NYC Mayor Eric Adams calls for ‘national assault’ on fentanyl epidemic following death of child at day care
Two people are facing charges, including murder, manslaughter and assault.
An emotional New York City Mayor Eric Adams Monday denounced the suspects accused of the alleged opioid exposure in a Bronx day care last week, which left one toddler dead and sent three others to the hospital, and called for a "national assault" on the epidemic.
Day care operator Grei Mendez and tenant Carlisto Acevedo Brito were arrested on charges including murder, manslaughter and assault and ordered to be held without bail following the "reckless, depraved" death of Nicholas Dominici, 1, last week prosecutors said.
The three other victims were hospitalized, treated with Narcan, and recovering following the Friday incident, police said.
City health inspectors conducted a surprise inspection of the facility on Sept. 6 and did not find any violations, according to City Health Commissioner Ashwin Vasan.
"I'm very sorry, but one of the things that my child care inspectors are not trained to do is look for fentanyl. But maybe they need to," Vasan said at a news conference Monday evening.

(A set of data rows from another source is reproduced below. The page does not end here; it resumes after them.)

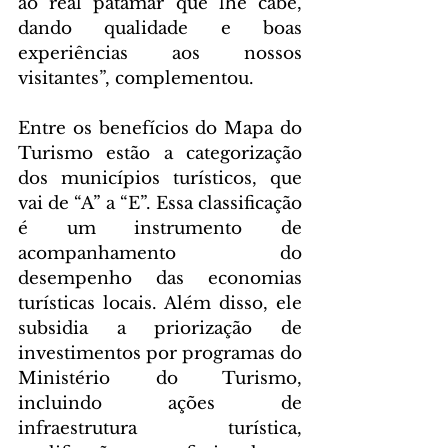
ao real patamar que lhe cabe, 
dando qualidade e boas 
experiências aos nossos 
visitantes”, complementou.
Entre os benefícios do Mapa do 
Turismo estão a categorização 
dos municípios turísticos, que 
vai de “A” a “E”. Essa classificação 
é um instrumento de 
acompanhamento do 
desempenho das economias 
turísticas locais. Além disso, ele 
subsidia a priorização de 
investimentos por programas do 
Ministério do Turismo, 
incluindo ações de 
infraestrutura turística, 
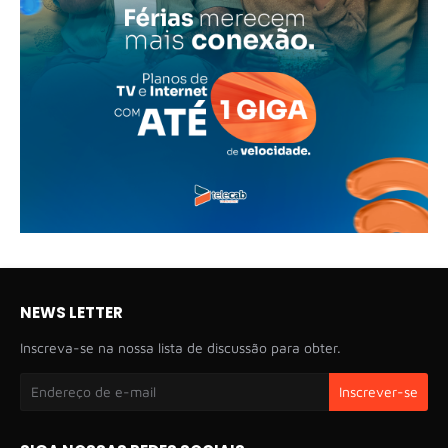
NEWS LETTER
Inscreva-se na nossa lista de discussão para obter.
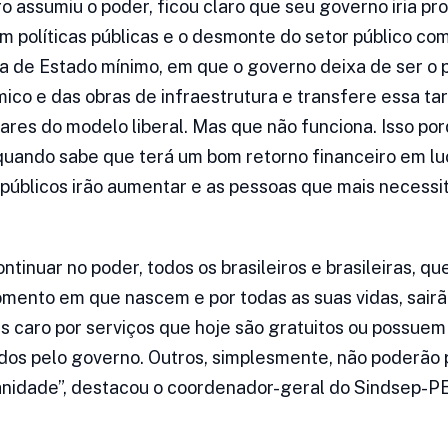
 assumiu o poder, ficou claro que seu governo iria p
m políticas públicas e o desmonte do setor público com
eia de Estado mínimo, em que o governo deixa de ser o
co e das obras de infraestrutura e transfere essa tare
lares do modelo liberal. Mas que não funciona. Isso po
quando sabe que terá um bom retorno financeiro em luc
s públicos irão aumentar e as pessoas que mais necess
tinuar no poder, todos os brasileiros e brasileiras, q
mento em que nascem e por todas as suas vidas, sair
s caro por serviços que hoje são gratuitos ou possuem
dos pelo governo. Outros, simplesmente, não poderão p
nidade”, destacou o coordenador-geral do Sindsep-PE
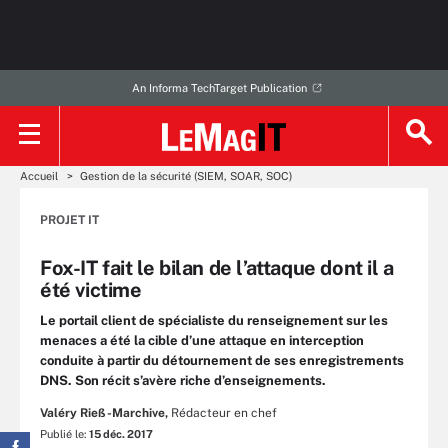
An Informa TechTarget Publication
Accueil
Gestion de la sécurité (SIEM, SOAR, SOC)
PROJET IT
Fox-IT fait le bilan de l’attaque dont il a
été victime
Le portail client de spécialiste du renseignement sur les
menaces a été la cible d’une attaque en interception
conduite à partir du détournement de ses enregistrements
DNS. Son récit s’avère riche d’enseignements.
Valéry Rieß-Marchive,
Rédacteur en chef
Publié le:
15 déc. 2017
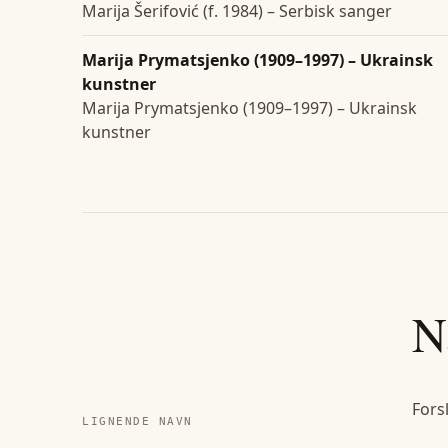
Marija Šerifović (f. 1984) – Serbisk sanger
Marija Prymatsjenko (1909–1997) – Ukrainsk
kunstner
Marija Prymatsjenko (1909–1997) – Ukrainsk
kunstner
N
Fors
LIGNENDE NAVN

Adams defended the health department during the news conference, saying they did everything they were supposed to do related to inspecting the day care, but emphasized the fentanyl crisis is growing in the city and encroaching on all walks of life.
"What are we doing? What are we doing as a society to our children?" he said. "This is total madness that we lost a child to this dangerous substance."
The mayor held up a graphic showing a small quantity of fentanyl next to a penny for scale and noted that the very tiny amount can kill an adult.
"Imagine what it can do to a child," he said.
Adams warned that the drugs that are coming into the city are not like "the drugs of yesteryear" and cannot be left lying around people's homes.
"There needs to be a full national assault on this drug entering our city," he said.
The mayor said the suspects had broken a trust people have with childcare workers.
"Part of this relationship is based on trust that those who are taking care of our children are going to do it in a safe manner. They broke that trust as others have," he said.
At their Sunday night arraignments, the judge determined Mendez and Brito were both flight risks.
The judge cited Mendez’s lack of citizenship, ties to the Dominican Republic and the seriousness of the charges leveled against her, which carry a potential life in prison sentence.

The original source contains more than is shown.